Para complementar ese resultado, que tiene y tendrá fuertes detractores en Puerto Rico y en Washington, lo siguiente será, según ha anunciado el gobernador Ricardo Rosselló, del Partido Nuevo Progresista (PNP), activar el Plan Tennessee. Se trata de una protesta de carácter civil por medio de la cual si el Congreso de EEUU tarda en responder al reclamo de estadidad, el gobierno del territorio colonial designa a sus congresistas y senadores y los envía a Washington en actitud de cabildeo, exigencia y desobediencia civil. Esta estrategia se utilizó con éxito a partir de 1796 en Tennessee y después en Michigan, Oregón, Kansas, Iowa, California y, en el siglo XX, en Alaska en 1959. En Washington DC no ha sido efectivo. Hay una diferencia, sin embargo. Washington DC es una ciudad, y las ciudades en el constitucionalismo americano no tienen derecho a ser Estados. Puerto Rico es un territorio no incorporado, y son los territorios los que constitucionalmente pueden optar por la igualdad ante la ley de la estadidad.

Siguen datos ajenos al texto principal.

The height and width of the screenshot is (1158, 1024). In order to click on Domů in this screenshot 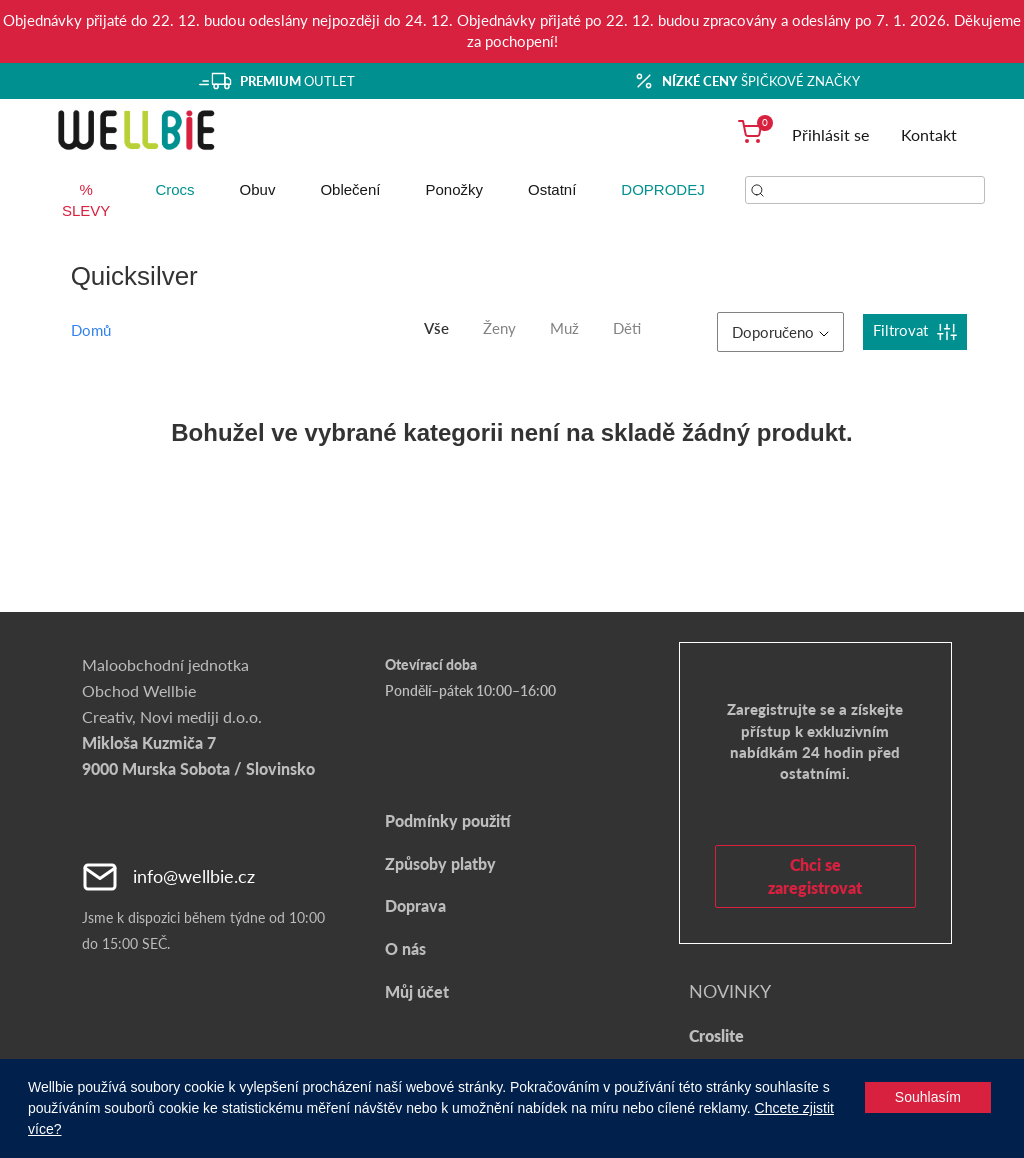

La lucha está planteada. El ELA territorial es un fantasma imperial/colonial. El independentismo apuesta por el rechazo metropolitano de la estadidad por razones raciales/culturales y la imposición, desde el Congreso Federal, aún en contra de la voluntad de los puertorriqueños, de la independencia. El movimiento estadista apuesta por que prevalecerá la exigencia mayoritaria de igualdad ante la ley, pues EEUU no puede presentarse como el paladín mundial de la democracia y defender los derechos civiles de, por ejemplo, sirios, iraquíes, venezolanos y cubanos residentes en Cuba, mientras mantiene a 3,5 millones de ciudadanos americanos bajo un régimen de discriminación jurídico-política. Por lo pronto, Puerto Rico votó por la estadidad.